Magnetic Cell Sorting + CRISPR = Faster Drug Discovery
By Deborah Borfitz
October 16, 2019 | A microfluidics device that uses magnetic labeling to sort one billion cells per hour, based on their molecular makeup, has the attention of biotechnology and pharmaceutical companies hungry for data on their favorite drug targets. The new platform pairs magnetic cell sorting with CRISPR-based gene-editing technology, which were developed by separate Medicine by Design teams at the University of Toronto (U of T), according to pharmacy professor Shana Kelley.
A study (https://doi.org/10.1038/s41551-019-0454-8) published in a recent issue of Nature Biomedical Engineering describes how microfluidic cell sorting (MICS) was used in conjunction with CRISPR screening to find a protein (QPTCL) that can be targeted to indirectly drug the "don't eat me" immune checkpoint protein CD47, says Kelley. The next step is to scale up the technology to do multiple screens in parallel to look for new targets for cancer immunotherapy drugs and "undruggable" proteins involved in tumor progression.
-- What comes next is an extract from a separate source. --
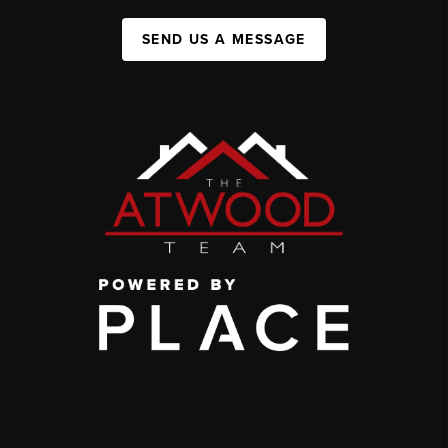
SEND US A MESSAGE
MICS, an innovation of Kelley's lab team, is a chip-like device the size of a credit card that does the needle-in-a-haystack cell sorting. Tiny magnets are engineered to bind to the target protein, so cells end up in a collection channel corresponding to the number of magnetic particles sprinkled on their surface, she explains. The particle count is a proxy for protein amount in the cells.
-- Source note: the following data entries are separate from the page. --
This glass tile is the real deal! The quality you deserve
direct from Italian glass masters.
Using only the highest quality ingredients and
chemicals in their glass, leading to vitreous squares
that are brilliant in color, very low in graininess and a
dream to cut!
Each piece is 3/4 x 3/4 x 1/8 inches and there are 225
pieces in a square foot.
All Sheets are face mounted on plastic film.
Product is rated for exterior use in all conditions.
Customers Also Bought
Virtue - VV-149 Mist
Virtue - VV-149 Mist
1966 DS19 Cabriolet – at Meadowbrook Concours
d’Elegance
CRISPR allows scientists to "knock out one gene per cell in a billion-cell mixture… but maybe only 50 of them are doing something interesting that would tell you about a drug target," Kelley says. Fluorescent labeling is typically done to find those rare cells one at a time, but that can take a couple weeks. "We have a superhighway and channels for them to be processed through, so it speeds things up by many orders of magnitude."
Invention of the platform is credited to the multidisciplinary collaboration made possible by Medicine by Design, a leading center that uses engineering design principles and quantitative biological modelling to accelerate breakthroughs in regenerative medicine and cell therapy. It launched in 2015 with a $114 million federal grant, the largest in the U of T's history.
Kelley says she kept bumping into cellular and biomolecular research professor Jason Moffar at meetings because of their mutual involvement with Medicine by Design. Eventually the idea arose to combine her team's cell-sorting device with his team's gene-editing technology. "It speaks to the power of just getting people in the same room."
A new multi-lab collaboration, called the Phenotypic Genomic Screening at Scale (PEGASUS) project, will advance the technology to quickly interrogate a broad range of therapeutic targets at the same time, says Kelley. Financial support is coming from Medicine by Design on the regenerative medicine front, where MICS will help find the regulators of stem cell differentiation and harvest specialized cell types of interest for therapeutic use.
Researchers are actively looking for partners as well as funding to pursue drug discovery for oncology. "We think we'll be up and running in the next six months, with data available from the first large-scale studies in the coming year," Kelley says.
Interest in the MICS platform has been particularly high among biotech and pharma companies, some of whom are looking to repurpose drugs already being used in the clinic for other cancer types, she says. "With our ability to do these large-scale screens, we should be able to develop a pipeline of new targets for them." Groups focused on treatments for rare conditions and diseases with a known phenotype, but an unknown genetic basis, have also been eying the technology.